Problem requirements
Beginning at the line that holds "política de privacidad. (1105, 1452)", restate each line exactly through the final line of the records. Include both of those lines.

Collected data entries:
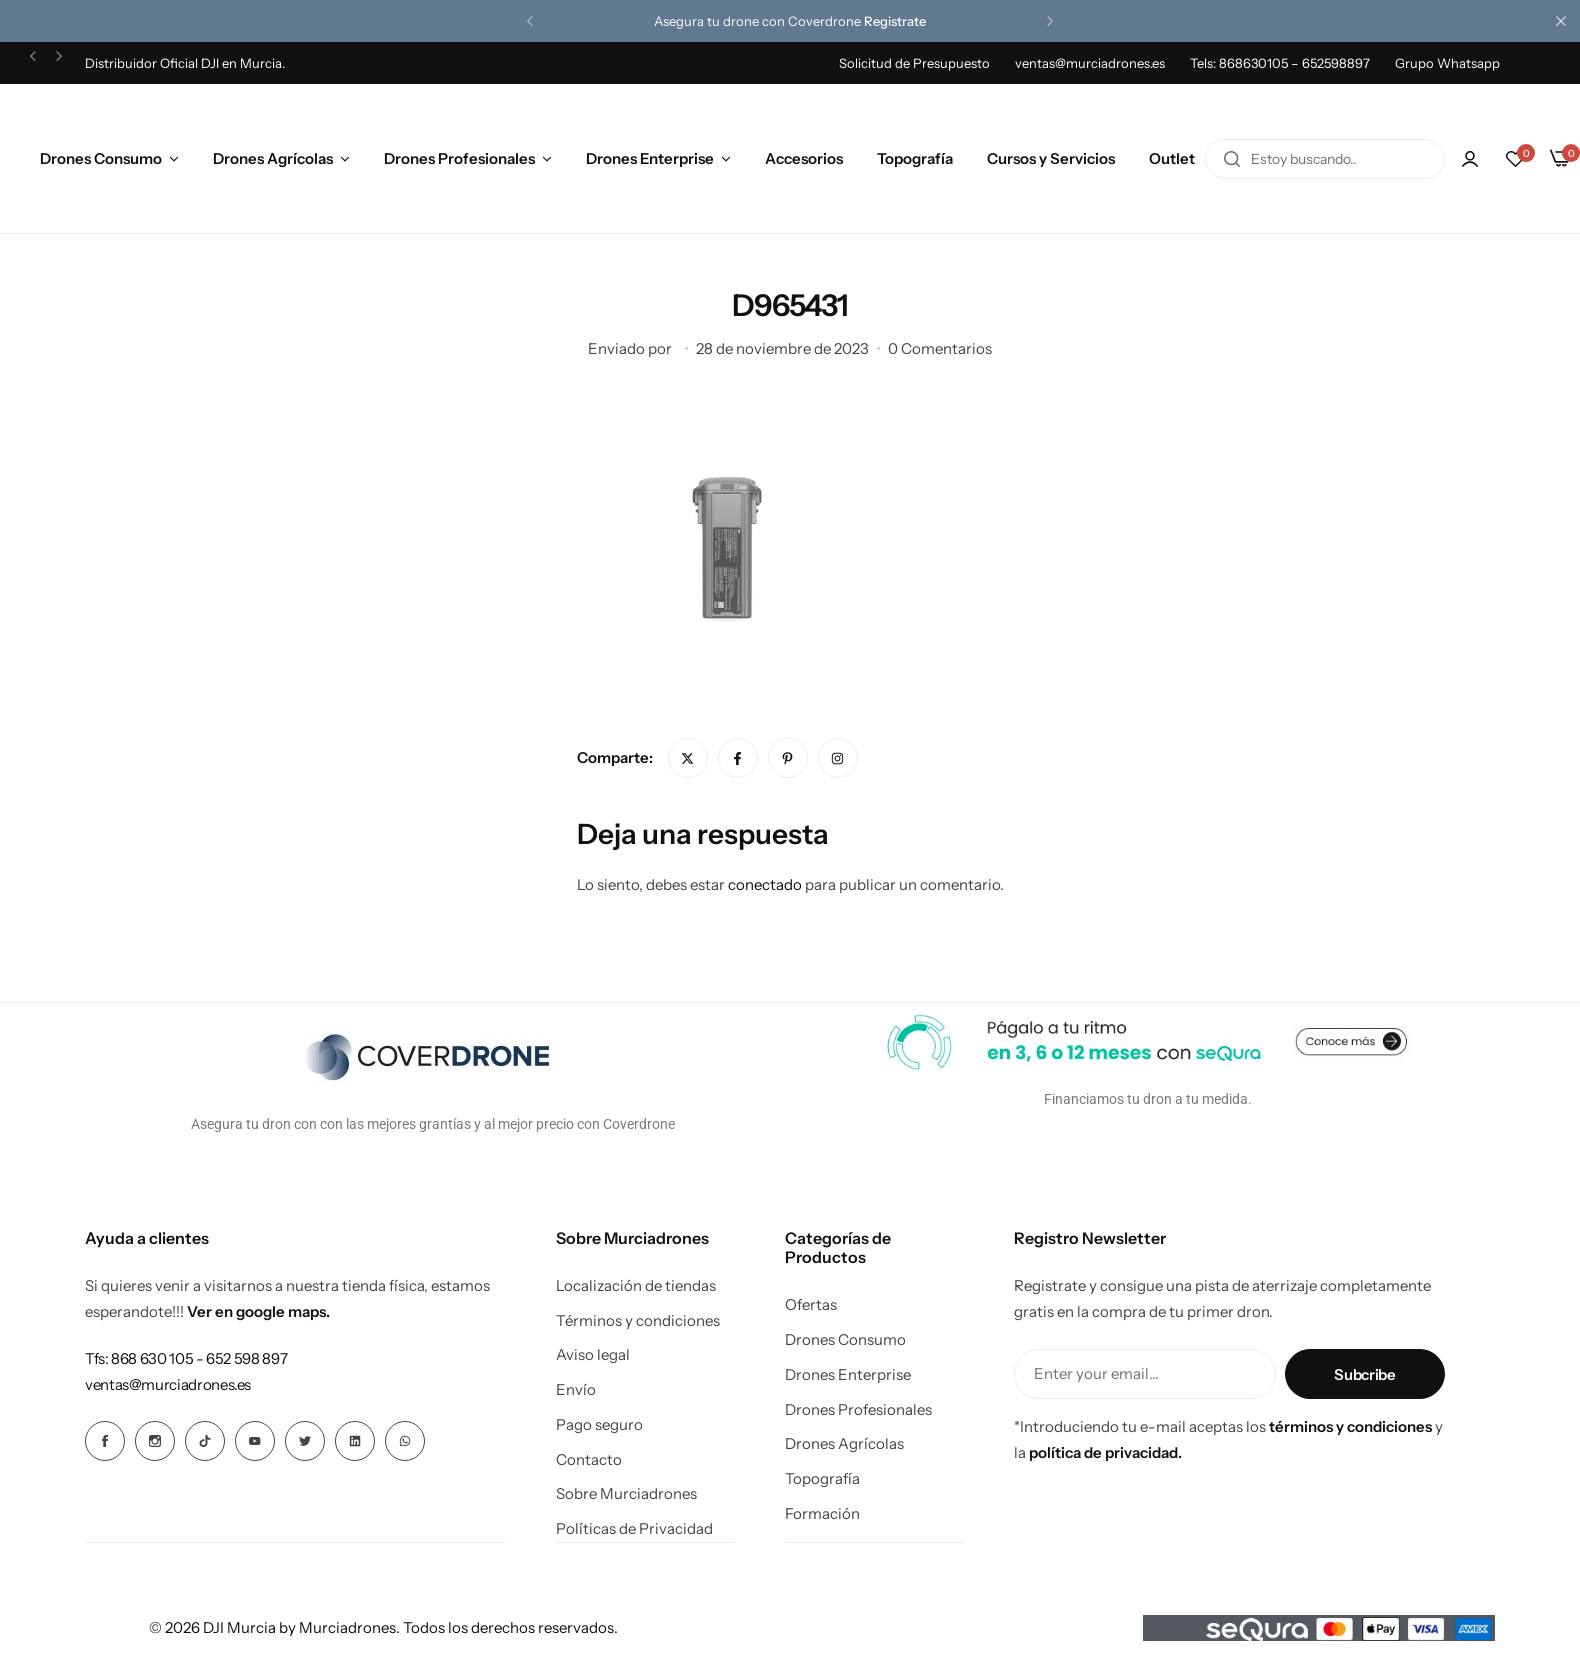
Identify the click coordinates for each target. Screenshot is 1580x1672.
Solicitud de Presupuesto (914, 63)
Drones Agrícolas (273, 158)
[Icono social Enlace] (105, 1441)
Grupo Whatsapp (1447, 63)
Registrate (895, 21)
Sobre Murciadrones (626, 1494)
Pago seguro (599, 1425)
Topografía (915, 158)
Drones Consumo (101, 158)
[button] (530, 21)
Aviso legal (593, 1355)
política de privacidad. (1105, 1452)
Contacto (589, 1460)
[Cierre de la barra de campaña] (1565, 21)
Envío (576, 1390)
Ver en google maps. (258, 1311)
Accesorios (804, 158)
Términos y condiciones (638, 1321)
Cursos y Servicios (1051, 158)
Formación (822, 1514)
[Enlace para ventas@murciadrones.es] (168, 1384)
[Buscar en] (1232, 159)
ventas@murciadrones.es (1090, 63)
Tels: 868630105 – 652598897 (1280, 63)
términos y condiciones (1350, 1426)
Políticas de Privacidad (634, 1529)
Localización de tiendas (636, 1286)
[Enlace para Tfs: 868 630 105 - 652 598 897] (186, 1358)
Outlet (1172, 158)
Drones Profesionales (459, 158)
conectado (765, 884)
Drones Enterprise (650, 158)
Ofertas (811, 1305)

Task response
política de privacidad. (1105, 1452)
Contacto (589, 1460)
[Cierre de la barra de campaña] (1565, 21)
Envío (576, 1390)
Ver en google maps. (258, 1311)
Accesorios (804, 158)
Términos y condiciones (638, 1321)
Cursos y Servicios (1051, 158)
Formación (822, 1514)
[Enlace para ventas@murciadrones.es] (168, 1384)
[Buscar en] (1232, 159)
ventas@murciadrones.es (1090, 63)
Tels: 868630105 – 652598897 (1280, 63)
términos y condiciones (1350, 1426)
Políticas de Privacidad (634, 1529)
Localización de tiendas (636, 1286)
[Enlace para Tfs: 868 630 105 - 652 598 897] (186, 1358)
Outlet (1172, 158)
Drones Profesionales (459, 158)
conectado (765, 884)
Drones Enterprise (650, 158)
Ofertas (811, 1305)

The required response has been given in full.